New features: [suggestions from "Sergei Kulakov (sergei>AT<dewia>DOT<com)"].
- user can control display of hyperlink along with linked text.
- TOC related cleanup. TOC was not addressed so far.

Updates:
- many new character conversions (check the script code for details).
- character conversion mappings are now organised in a tabular form.
- currency characters are converted to respective full currency name.
- code tweaks to speedup the conversion process.


v0.3 : 23/09/2008

New features:
- center and right justification of text fitting in a line of (adjustible) 80
  columns.
- indicating hyperlinked text along with the hyperlink.
- BSD makefile [Thanks to "Rene Maroufi" (info>AT<maroufi>DOT<net) for giving
  guest access on an OpenBSD host for it].

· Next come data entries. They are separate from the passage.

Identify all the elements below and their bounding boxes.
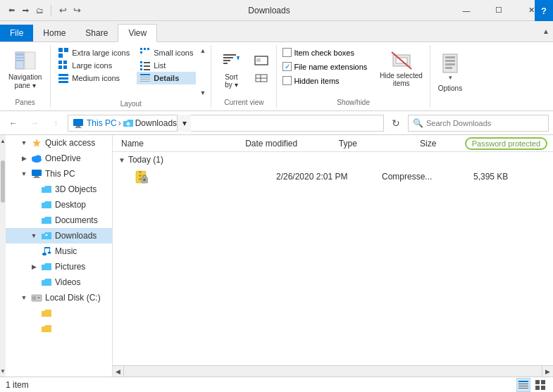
path-dropdown[interactable]: ▾	[177, 115, 191, 132]
layout-small[interactable]: Small icons	[137, 46, 196, 59]
tab-file[interactable]: File	[0, 25, 33, 42]
sidebar-item-desktop[interactable]: Desktop	[6, 197, 112, 213]
svg-rect-26	[140, 77, 150, 77]
refresh-button[interactable]: ↻	[387, 114, 405, 132]
disk-icon	[31, 292, 42, 303]
minimize-button[interactable]: —	[450, 0, 483, 21]
svg-rect-75	[518, 381, 528, 382]
sidebar-item-folder2[interactable]	[6, 321, 112, 336]
hidden-items-toggle[interactable]: Hidden items	[281, 75, 368, 87]
group-by-button[interactable]	[251, 53, 272, 68]
col-header-size[interactable]: Size	[414, 139, 465, 148]
sidebar-scrollbar[interactable]: ▲ ▼	[0, 135, 6, 377]
sidebar-scroll-down[interactable]: ▼	[0, 365, 6, 377]
search-box[interactable]: 🔍	[408, 115, 549, 132]
layout-large[interactable]: Large icons	[55, 59, 132, 72]
window-controls: — ☐ ✕	[450, 0, 547, 21]
recent-quick-icon[interactable]: 🗂	[34, 5, 45, 16]
redo-quick-icon[interactable]: ↪	[71, 5, 82, 16]
sidebar-item-local-disk[interactable]: ▼ Local Disk (C:)	[6, 290, 112, 305]
column-headers: Name Date modified Type Size Password pr…	[113, 135, 553, 152]
hide-selected-button[interactable]: Hide selecteditems	[377, 46, 425, 90]
layout-list[interactable]: List	[137, 59, 196, 72]
ribbon-collapse-btn[interactable]: ▲	[539, 20, 553, 42]
hide-selected-label: Hide selecteditems	[380, 72, 423, 87]
back-quick-icon[interactable]: ⬅	[6, 5, 17, 16]
col-header-date[interactable]: Date modified	[240, 139, 333, 148]
sidebar-item-this-pc[interactable]: ▼ This PC	[6, 166, 112, 182]
sidebar-scroll-up[interactable]: ▲	[0, 135, 6, 146]
h-scroll-left-btn[interactable]: ◀	[113, 366, 124, 377]
up-button[interactable]: ↑	[46, 114, 65, 132]
svg-rect-11	[63, 65, 67, 69]
layout-list: Extra large icons Large icons Medium ico…	[55, 46, 132, 84]
svg-rect-4	[16, 60, 23, 61]
sort-icon	[220, 49, 242, 72]
expand-arrow-dl: ▼	[30, 232, 38, 240]
svg-rect-28	[140, 81, 150, 82]
svg-rect-15	[140, 48, 142, 50]
sidebar-item-downloads[interactable]: ▼ Downloads	[6, 228, 112, 244]
table-row[interactable]: 2/26/2020 2:01 PM Compresse... 5,395 KB	[113, 167, 553, 186]
svg-rect-50	[75, 127, 82, 128]
layout-scroll-down[interactable]: ▼	[199, 89, 206, 97]
maximize-button[interactable]: ☐	[483, 0, 515, 21]
ribbon-group-show-hide: Item check boxes File name extensions Hi…	[277, 45, 430, 108]
item-checkboxes-toggle[interactable]: Item check boxes	[281, 46, 368, 58]
navigation-pane-button[interactable]: Navigationpane ▾	[6, 46, 44, 93]
file-cell-name	[130, 170, 271, 184]
layout-scroll-up[interactable]: ▲	[199, 46, 206, 55]
help-button[interactable]: ?	[535, 0, 553, 21]
computer-small-icon	[31, 168, 42, 179]
sort-by-button[interactable]: Sortby ▾	[216, 46, 247, 91]
layout-extra-large[interactable]: Extra large icons	[55, 46, 132, 59]
address-path[interactable]: This PC › Downloads ▾	[68, 115, 384, 132]
svg-rect-46	[445, 67, 452, 69]
col-header-name[interactable]: Name	[116, 139, 240, 148]
col-header-type[interactable]: Type	[333, 139, 414, 148]
hidden-items-cb	[282, 76, 292, 85]
sidebar-scroll-thumb	[1, 160, 5, 203]
file-name-extensions-toggle[interactable]: File name extensions	[281, 61, 368, 72]
tab-home[interactable]: Home	[33, 25, 75, 42]
h-scroll-right-btn[interactable]: ▶	[542, 366, 553, 377]
add-columns-button[interactable]	[251, 70, 272, 86]
sidebar-item-folder1[interactable]	[6, 305, 112, 321]
svg-rect-82	[541, 386, 545, 390]
sidebar-item-music[interactable]: Music	[6, 244, 112, 259]
sidebar-item-quick-access[interactable]: ▼ Quick access	[6, 135, 112, 151]
h-scroll-track[interactable]	[124, 366, 542, 377]
group-header-today[interactable]: ▼ Today (1)	[113, 152, 553, 167]
layout-content: Extra large icons Large icons Medium ico…	[55, 46, 206, 97]
ribbon-group-panes: Navigationpane ▾ Panes	[0, 45, 51, 108]
layout-medium[interactable]: Medium icons	[55, 72, 132, 84]
sidebar-container: ▲ ▼ ▼ Quick access ▶ OneDrive	[0, 135, 113, 377]
svg-rect-20	[144, 62, 150, 63]
search-input[interactable]	[426, 119, 544, 127]
large-icons-view-mode-btn[interactable]	[533, 378, 547, 392]
documents-label: Documents	[55, 215, 98, 225]
details-view-mode-btn[interactable]	[516, 378, 530, 392]
panes-content: Navigationpane ▾	[6, 46, 44, 96]
sidebar-item-onedrive[interactable]: ▶ OneDrive	[6, 151, 112, 166]
back-button[interactable]: ←	[4, 114, 23, 132]
svg-rect-31	[223, 60, 230, 61]
undo-quick-icon[interactable]: ↩	[57, 5, 68, 16]
options-content: ▾ Options	[435, 46, 466, 103]
sidebar-item-3d-objects[interactable]: 3D Objects	[6, 182, 112, 197]
ribbon: Navigationpane ▾ Panes Extra large icons…	[0, 42, 553, 111]
ribbon-tabs: File Home Share View ▲	[0, 21, 553, 42]
sidebar-item-pictures[interactable]: ▶ Pictures	[6, 259, 112, 274]
col-header-password-protected[interactable]: Password protected	[465, 137, 547, 150]
layout-details[interactable]: Details	[137, 72, 196, 84]
sidebar-item-videos[interactable]: Videos	[6, 274, 112, 290]
title-bar-icons: ⬅ ⮕ 🗂 ↩ ↪	[6, 5, 82, 16]
forward-quick-icon[interactable]: ⮕	[20, 5, 31, 16]
videos-label: Videos	[55, 277, 80, 287]
svg-rect-56	[32, 170, 42, 176]
tab-view[interactable]: View	[118, 24, 157, 42]
sidebar-item-documents[interactable]: Documents	[6, 213, 112, 228]
horizontal-scrollbar[interactable]: ◀ ▶	[113, 365, 553, 377]
tab-share[interactable]: Share	[75, 25, 118, 42]
options-button[interactable]: ▾ Options	[435, 46, 466, 95]
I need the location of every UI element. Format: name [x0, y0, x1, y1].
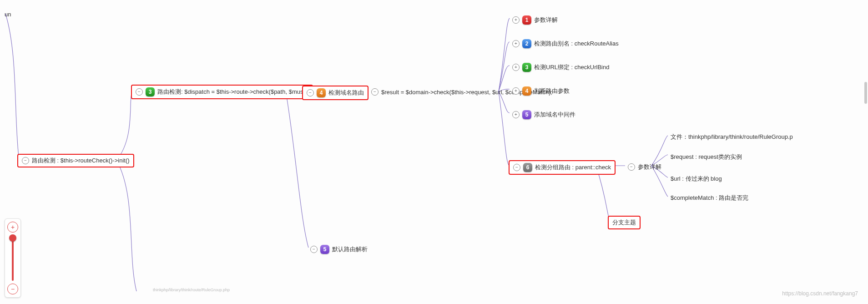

Please refer to the release documentation for details.
- docx2txt.pl invocation has been changed a little,
- user involvement during installation is reduced.
- some suggestions on how Windows users can use this tool.


v0.2 : 15/08/2008

Docx text extraction can now be done in two ways (check version README for
further details).
- docx2txt.sh file.docx
- docx2txt.pl infile.docx outfile.txt 


v0.1 : 10/08/2008

Initial Sourceforge release with attempts to handle following features during
text extraction.
- horizontal ruler, line breaks, paragraphs separation, tabs
- naive nested list formatting - assumed 8 level nesting, however if you want
  to deal with further nesting, play comment-uncomment in perl script. :)
- capitalisation of text blocks i.e. in document.xml text is stored either as
  lowercase or in mixed case, but in corresponding text files generated by
  MSOffice it comes as all caps.
- character conversions (" ' < & > - ... etc.). Euro character is converted to
  E, however you can change this behaviour by comment-uncomment in perl script.